Kaduu creates Spoofguard – a Domain Variation Analysis Engine to Detect and Mitigate Typosquatting Threats

What is the cyber-risk?

Typosquatting, also known as URL hijacking, involves registering domain names that closely resemble legitimate domains of reputable brands but include small typographical errors. These deceptive domains are often leveraged by attackers in phishing and malware dissemination campaigns. By exploiting common typos made by internet users, attackers can lure victims into visiting malicious websites that mimic the look and feel of legitimate ones. These typo-squatted domains can be used to steal sensitive information, distribute malware, or manipulate traffic for financial gain.
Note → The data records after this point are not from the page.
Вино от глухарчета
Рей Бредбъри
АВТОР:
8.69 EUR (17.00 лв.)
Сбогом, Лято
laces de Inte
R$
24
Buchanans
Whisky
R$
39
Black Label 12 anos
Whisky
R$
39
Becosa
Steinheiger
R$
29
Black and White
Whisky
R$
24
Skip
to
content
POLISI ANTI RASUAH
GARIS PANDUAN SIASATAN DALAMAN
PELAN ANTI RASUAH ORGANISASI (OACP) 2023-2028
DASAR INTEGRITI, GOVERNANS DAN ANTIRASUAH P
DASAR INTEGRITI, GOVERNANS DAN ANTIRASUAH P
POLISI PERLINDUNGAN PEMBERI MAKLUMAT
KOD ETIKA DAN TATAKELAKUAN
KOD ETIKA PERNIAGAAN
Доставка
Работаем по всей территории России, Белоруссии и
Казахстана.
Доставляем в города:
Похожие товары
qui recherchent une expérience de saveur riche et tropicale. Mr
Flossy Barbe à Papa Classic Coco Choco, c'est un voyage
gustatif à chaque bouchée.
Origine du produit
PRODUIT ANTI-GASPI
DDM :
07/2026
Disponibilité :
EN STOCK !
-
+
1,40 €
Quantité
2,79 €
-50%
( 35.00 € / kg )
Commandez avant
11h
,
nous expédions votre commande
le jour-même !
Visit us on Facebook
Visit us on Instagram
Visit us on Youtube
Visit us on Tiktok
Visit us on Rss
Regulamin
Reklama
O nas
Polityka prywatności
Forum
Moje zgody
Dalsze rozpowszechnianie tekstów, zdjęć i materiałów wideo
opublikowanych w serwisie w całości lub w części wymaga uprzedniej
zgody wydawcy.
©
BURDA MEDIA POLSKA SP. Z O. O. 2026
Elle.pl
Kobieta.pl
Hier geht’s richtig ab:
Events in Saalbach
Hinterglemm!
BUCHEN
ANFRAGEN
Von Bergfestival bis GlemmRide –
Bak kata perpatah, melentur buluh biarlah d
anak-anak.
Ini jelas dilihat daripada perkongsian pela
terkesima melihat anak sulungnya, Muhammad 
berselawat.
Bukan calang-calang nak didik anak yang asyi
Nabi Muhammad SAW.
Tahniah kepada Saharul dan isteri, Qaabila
Sometimes, attackers reserve such domains without immediate use, holding them dormant until deploying them strategically during specific attacks, often timed with real-world events to maximize impact. Attackers could register domains mimicking major financial institutions to steal credentials from unsuspecting customers or typo-squatted domains could be used to distribute malware disguised as legitimate software.

Examples of Typosquatting Techniques:

  • Character Omission: Dropping a letter from a well-known domain (e.g., example.cm instead of example.com).
  • Character Swap: Reversing two adjacent characters (e.g., examplpe.com).
  • Homoglyph Replacement: Using visually similar characters from different scripts (e.g., replacing ‘o’ with ‘0’ to form examp1e.com).

Why create a new tool?

While there are existing tools such as Urlscrazy, Urlinsane, or DNStwister, they often lack the flexibility, accuracy, and contextual integration needed for comprehensive protection:

  • Flexibility: This engine allows for seamless integration and adjustment of modules, settings, and external data sources, providing tailored defenses against typosquatting.
  • Reduced False Positives: Our approach reduces the common issue of false positives, which is prevalent in other tools.
  • Enhanced Detection: Algorithms are specifically developed based on observed phishing attacks, enhancing detection capabilities.
  • Advanced Filtering: Enables pre-testing filtering of domains, focusing efforts on high-risk targets.
  • Integration of External Feeds: Unlike static methods, this engine utilizes certificate transparency logs and daily domain registration updates to spot potential threats dynamically. This includes detecting client-specific keywords in SSL certificates.
  • Automation: Manual investigation of flagged domains is time-consuming. By integrating with platforms like https://urlscore.ai, the engine automatically assesses the risk level of active websites, identifying potential misuse of logos, brands, or keywords.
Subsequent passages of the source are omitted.